How do I check if all ClickHouse replicas are in sync?

Query system.replicas and compare log_pointer values across replicas. Also verify absolute_delay is 0, queue_size is 0, and active_replicas equals total_replicas. For deeper consistency verification, compare part counts across replicas.

What does is_readonly mean in system.replicas?

is_readonly = 1 means the replica cannot process writes or replication operations. This usually indicates a lost ZooKeeper session. The replica will serve stale read queries but cannot receive new data until the ZooKeeper connection is restored.

The Complete Guide to system.replicas: What Every Column Actually Means

system.replicas is the single most important system table for ClickHouse operations. Every replicated table on every node has a row in this table. It tells you whether replication is healthy, whether the replica is falling behind, and whether ZooKeeper coordination is working. The official docs list what each column is. This guide explains what each column means operationally — and which ones actually matter.

The Table at a Glance

SELECT * FROM system.replicas FORMAT Vertical;

This returns 30+ columns per replicated table. Most teams monitor 2-3 of them. The rest contain operational intelligence that prevents incidents — if you know how to read them.

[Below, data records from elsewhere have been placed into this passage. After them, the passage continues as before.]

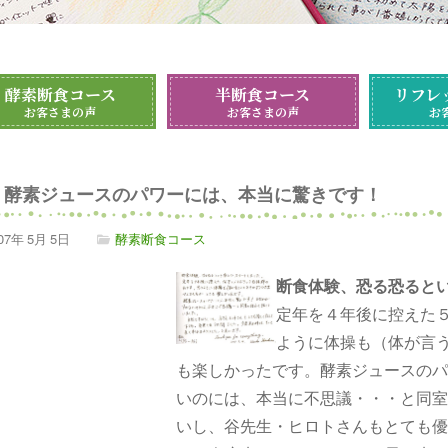
酵素断食コース
半断食コース
リフレ
お客さまの声
お客さまの声
お
酵素ジュースのパワーには、本当に驚きです！
07年
5月
5日
酵素断食コース
断食体験、恐る恐ると
定年を４年後に控えた
ように体操も（体が言
も楽しかったです。酵素ジュースのパ
いのには、本当に不思議・・・と同室
いし、谷先生・ヒロトさんもとても優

Column-by-Column Reference

Identity Columns

`database` / `table`

The replicated table this row describes. Every ReplicatedMergeTree table gets one row per node.

`engine`

Always a Replicated variant: ReplicatedMergeTree, ReplicatedReplacingMergeTree, etc. If you don't see a table here, it's not replicated — and has no replication health to monitor.

`replica_name`

The unique name of this replica, typically set in the table DDL or derived from {replica} macros in the ClickHouse config. If two nodes accidentally share the same replica_name, replication silently breaks. Check for duplicates:

SELECT database, table, replica_name, count() AS cnt
FROM system.replicas
GROUP BY database, table, replica_name
HAVING cnt > 1;

This should always return zero rows.

`replica_path` / `zookeeper_path`

The ZooKeeper path where this table's replication metadata lives. Essential for debugging — you can inspect ZooKeeper state directly:

SELECT name, value, ctime
FROM system.zookeeper
WHERE path = '/clickhouse/tables/01/events/replicas';

For ZooKeeper health monitoring, see the ZooKeeper dependency guide.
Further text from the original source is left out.